:: ENTRIES SUPPLIED ::

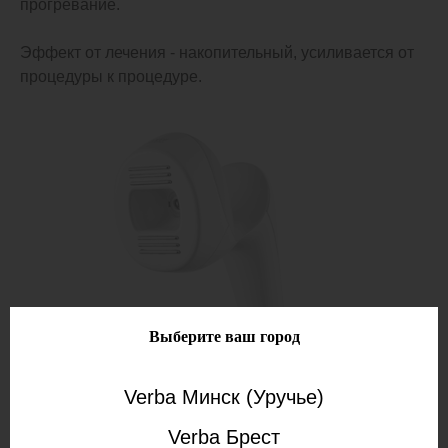
прогревание.
Эффект от лечения - накопительный, усиливается от
процедуры к процедуре.
Выберите ваш город
Verba Минск (Уручье)
Verba Брест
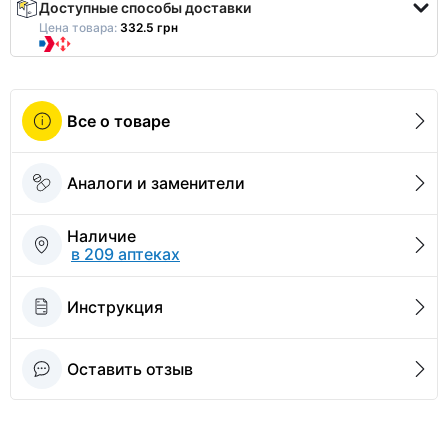
Доступные способы доставки
Цена товара:
332.5 грн
Все о товаре
Аналоги и заменители
Наличие
в 209 аптеках
Инструкция
Оставить отзыв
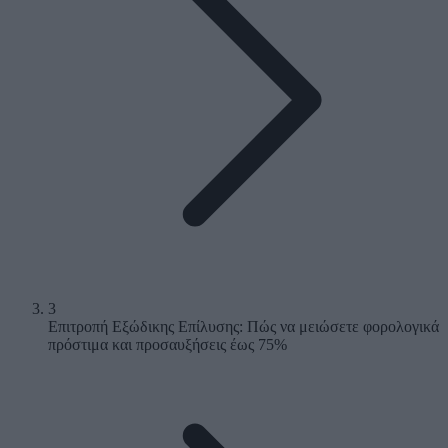
3
Επιτροπή Εξώδικης Επίλυσης: Πώς να μειώσετε φορολογικά
πρόστιμα και προσαυξήσεις έως 75%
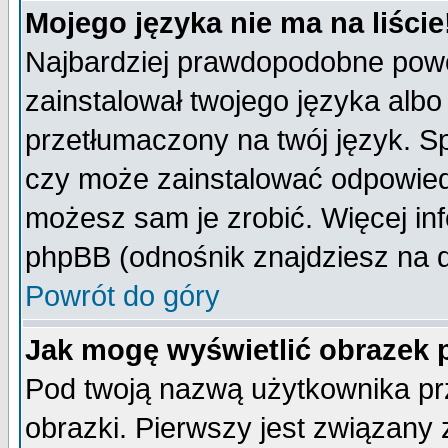
Mojego języka nie ma na liście
Najbardziej prawdopodobne powod
zainstalował twojego języka albo
przetłumaczony na twój język. Sp
czy może zainstalować odpowiedni 
możesz sam je zrobić. Więcej inf
phpBB (odnośnik znajdziesz na d
Powrót do góry
Jak mogę wyświetlić obrazek
Pod twoją nazwą użytkownika pr
obrazki. Pierwszy jest związany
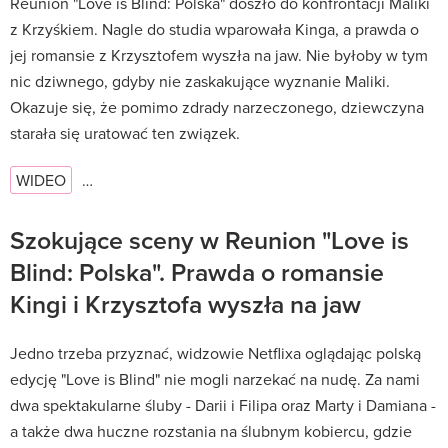
Reunion "Love is Blind: Polska" doszło do konfrontacji Maliki
z Krzyśkiem. Nagle do studia wparowała Kinga, a prawda o
jej romansie z Krzysztofem wyszła na jaw. Nie byłoby w tym
nic dziwnego, gdyby nie zaskakujące wyznanie Maliki.
Okazuje się, że pomimo zdrady narzeczonego, dziewczyna
starała się uratować ten związek.
WIDEO
…
Szokujące sceny w Reunion "Love is
Blind: Polska". Prawda o romansie
Kingi i Krzysztofa wyszła na jaw
Jedno trzeba przyznać, widzowie Netflixa oglądając polską
edycję "Love is Blind" nie mogli narzekać na nudę. Za nami
dwa spektakularne śluby - Darii i Filipa oraz Marty i Damiana -
a także dwa huczne rozstania na ślubnym kobiercu, gdzie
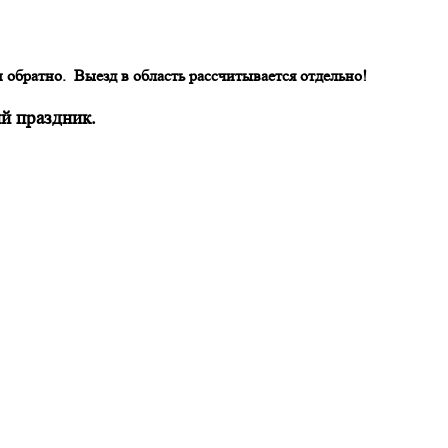
и обратно.
Выезд в область рассчитывается отдельно!
й праздник.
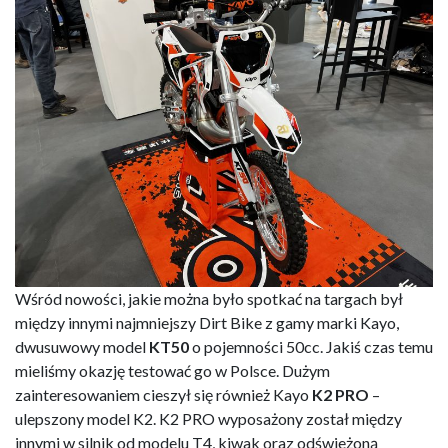
Wśród nowości, jakie można było spotkać na targach był
między innymi najmniejszy Dirt Bike z gamy marki Kayo,
dwusuwowy model
KT50
o pojemności 50cc. Jakiś czas temu
mieliśmy okazję testować go w Polsce. Dużym
zainteresowaniem cieszył się również Kayo
K2 PRO
–
ulepszony model K2. K2 PRO wyposażony został między
innymi w silnik od modelu T4, kiwak oraz odświeżoną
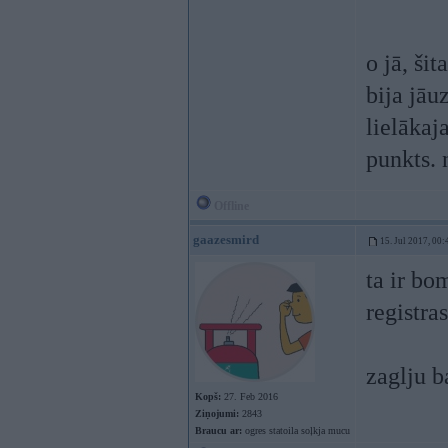
o jā, ši
bija jāu
lielākaja
punkts. 
Offline
gaazesmird
15. Jul 2017, 00:
ta ir bo
registras
zaglju b
Kopš:
27. Feb 2016
Ziņojumi:
2843
Braucu ar:
ogres statoila soļkja mucu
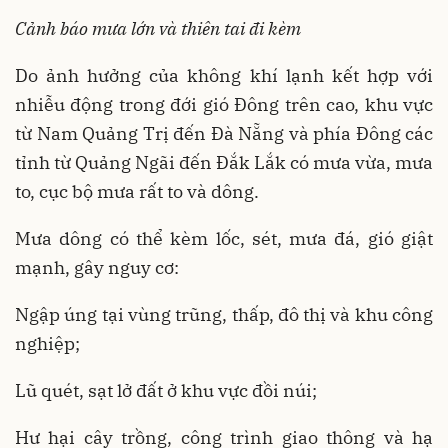
Cảnh báo mưa lớn và thiên tai đi kèm
Do ảnh hưởng của không khí lạnh kết hợp với
nhiễu động trong đới gió Đông trên cao, khu vực
từ Nam Quảng Trị đến Đà Nẵng và phía Đông các
tỉnh từ Quảng Ngãi đến Đắk Lắk có mưa vừa, mưa
to, cục bộ mưa rất to và dông.
Mưa dông có thể kèm lốc, sét, mưa đá, gió giật
mạnh, gây nguy cơ:
Ngập úng tại vùng trũng, thấp, đô thị và khu công
nghiệp;
Lũ quét, sạt lở đất ở khu vực đồi núi;
Hư hại cây trồng, công trình giao thông và hạ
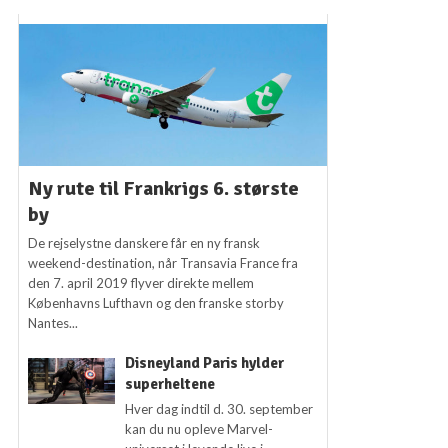
Ny rute til Frankrigs 6. største
by
De rejselystne danskere får en ny fransk
weekend-destination, når Transavia France fra
den 7. april 2019 flyver direkte mellem
Københavns Lufthavn og den franske storby
Nantes...
Disneyland Paris hylder
superheltene
Hver dag indtil d. 30. september
kan du nu opleve Marvel-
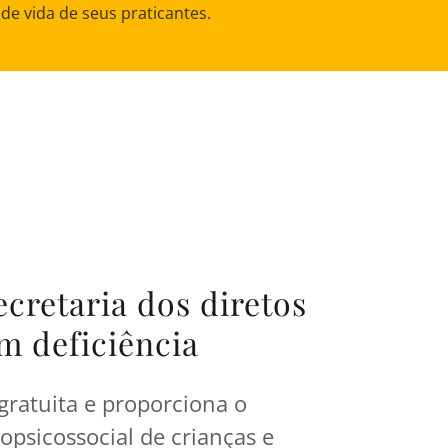
de vida de seus praticantes.
cretaria dos diretos
m deficiência
gratuita e proporciona o
opsicossocial de crianças e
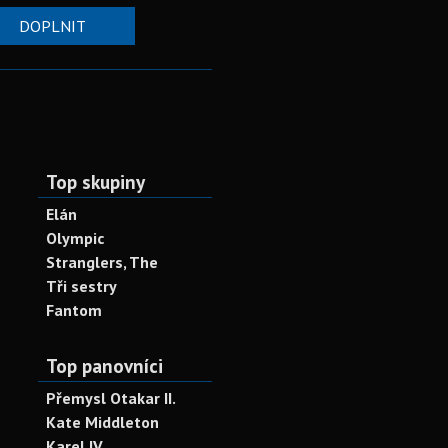
DOPLNIT
Top skupiny
Elán
Olympic
Stranglers, The
Tři sestry
Fantom
Top panovníci
Přemysl Otakar II.
Kate Middleton
Karel IV.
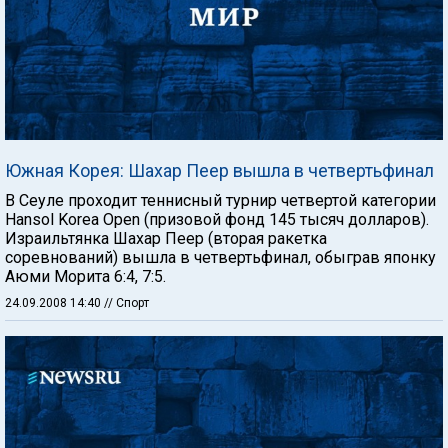
Южная Корея: Шахар Пеер вышла в четвертьфинал
В Сеуле проходит теннисный турнир четвертой категории
Hansol Korea Open (призовой фонд 145 тысяч долларов).
Израильтянка Шахар Пеер (вторая ракетка
соревнований) вышла в четвертьфинал, обыграв японку
Аюми Морита 6:4, 7:5.
24.09.2008 14:40
// Спорт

:::

Any picture found in the data is to be skipped while the rest is copied exactly.

- [ANSWER TO THIS TASK]:
прогревание.
Эффект от лечения - накопительный, усиливается от
процедуры к процедуре.
Выберите ваш город
Verba Минск (Уручье)
Verba Брест
Доступные способы доставки
Цена товара:
332.5 грн
Все о товаре
Аналоги и заменители
Наличие
в 209 аптеках
Инструкция
Оставить отзыв
3
Επιτροπή Εξώδικης Επίλυσης: Πώς να μειώσετε φορολογικά
πρόστιμα και προσαυξήσεις έως 75%
Mojego języka nie ma na liście
Najbardziej prawdopodobne powod
zainstalował twojego języka albo
przetłumaczony na twój język. Sp
czy może zainstalować odpowiedni 
możesz sam je zrobić. Więcej inf
phpBB (odnośnik znajdziesz na d
Powrót do góry
Jak mogę wyświetlić obrazek
Pod twoją nazwą użytkownika pr
obrazki. Pierwszy jest związany
Reunion "Love is Blind: Polska" doszło do konfrontacji Maliki
z Krzyśkiem. Nagle do studia wparowała Kinga, a prawda o
jej romansie z Krzysztofem wyszła na jaw. Nie byłoby w tym
nic dziwnego, gdyby nie zaskakujące wyznanie Maliki.
Okazuje się, że pomimo zdrady narzeczonego, dziewczyna
starała się uratować ten związek.
WIDEO
…
Szokujące sceny w Reunion "Love is
Blind: Polska". Prawda o romansie
Kingi i Krzysztofa wyszła na jaw
Jedno trzeba przyznać, widzowie Netflixa oglądając polską
edycję "Love is Blind" nie mogli narzekać na nudę. Za nami
dwa spektakularne śluby - Darii i Filipa oraz Marty i Damiana -
a także dwa huczne rozstania na ślubnym kobiercu, gdzie
и обратно.
Выезд в область рассчитывается отдельно!
й праздник.
Wśród nowości, jakie można było spotkać na targach był
między innymi najmniejszy Dirt Bike z gamy marki Kayo,
dwusuwowy model
KT50
o pojemności 50cc. Jakiś czas temu
mieliśmy okazję testować go w Polsce. Dużym
zainteresowaniem cieszył się również Kayo
K2 PRO
–
ulepszony model K2. K2 PRO wyposażony został między
innymi w silnik od modelu T4, kiwak oraz odświeżoną
o jā, ši
bija jāu
lielākaja
punkts. 
Offline
gaazesmird
15. Jul 2017, 00:
ta ir bo
registras
zaglju b
Kopš:
27. Feb 2016
Ziņojumi:
2843
Braucu ar:
ogres statoila soļkja mucu
Cảnh báo mưa lớn và thiên tai đi kèm
Do ảnh hưởng của không khí lạnh kết hợp với
nhiễu động trong đới gió Đông trên cao, khu vực
từ Nam Quảng Trị đến Đà Nẵng và phía Đông các
tỉnh từ Quảng Ngãi đến Đắk Lắk có mưa vừa, mưa
to, cục bộ mưa rất to và dông.
Mưa dông có thể kèm lốc, sét, mưa đá, gió giật
mạnh, gây nguy cơ:
Ngập úng tại vùng trũng, thấp, đô thị và khu công
nghiệp;
Lũ quét, sạt lở đất ở khu vực đồi núi;
Hư hại cây trồng, công trình giao thông và hạ
Ny rute til Frankrigs 6. største
by
De rejselystne danskere får en ny fransk
weekend-destination, når Transavia France fra
den 7. april 2019 flyver direkte mellem
Københavns Lufthavn og den franske storby
Nantes...
Disneyland Paris hylder
superheltene
Hver dag indtil d. 30. september
kan du nu opleve Marvel-
de vida de seus praticantes.
cretaria dos diretos
m deficiência
gratuita e proporciona o
opsicossocial de crianças e
DOPLNIT
Top skupiny
Elán
Olympic
Stranglers, The
Tři sestry
Fantom
Top panovníci
Přemysl Otakar II.
Kate Middleton
Karel IV.
Южная Корея: Шахар Пеер вышла в четвертьфинал
В Сеуле проходит теннисный турнир четвертой категории
Hansol Korea Open (призовой фонд 145 тысяч долларов).
Израильтянка Шахар Пеер (вторая ракетка
соревнований) вышла в четвертьфинал, обыграв японку
Аюми Морита 6:4, 7:5.
24.09.2008 14:40
// Спорт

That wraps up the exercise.